**Exercise directions:** Read the entries below and pull out each line with the string "odpływowego".

**Stored data entries:**
....

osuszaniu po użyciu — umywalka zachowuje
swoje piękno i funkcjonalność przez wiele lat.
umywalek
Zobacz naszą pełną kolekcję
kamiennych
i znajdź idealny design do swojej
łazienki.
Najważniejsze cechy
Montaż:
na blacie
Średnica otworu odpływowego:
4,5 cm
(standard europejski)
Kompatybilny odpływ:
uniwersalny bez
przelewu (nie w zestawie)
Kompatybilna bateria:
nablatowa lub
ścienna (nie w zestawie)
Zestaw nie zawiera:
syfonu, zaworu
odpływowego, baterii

....

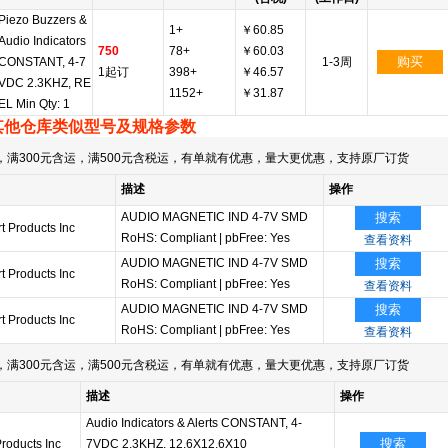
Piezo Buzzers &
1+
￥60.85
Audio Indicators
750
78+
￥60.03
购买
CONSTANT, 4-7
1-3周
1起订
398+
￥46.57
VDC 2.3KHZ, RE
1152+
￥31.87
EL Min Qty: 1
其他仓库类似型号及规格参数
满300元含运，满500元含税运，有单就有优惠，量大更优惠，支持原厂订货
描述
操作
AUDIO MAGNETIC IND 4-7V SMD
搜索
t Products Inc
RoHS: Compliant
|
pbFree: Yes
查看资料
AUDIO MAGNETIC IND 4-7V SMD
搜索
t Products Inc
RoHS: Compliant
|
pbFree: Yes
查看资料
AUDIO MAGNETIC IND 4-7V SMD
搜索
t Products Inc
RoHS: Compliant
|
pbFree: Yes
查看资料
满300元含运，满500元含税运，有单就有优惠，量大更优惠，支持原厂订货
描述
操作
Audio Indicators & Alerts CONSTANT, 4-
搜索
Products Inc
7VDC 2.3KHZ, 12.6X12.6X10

....

**Your solution:**
Średnica otworu odpływowego:
odpływowego, baterii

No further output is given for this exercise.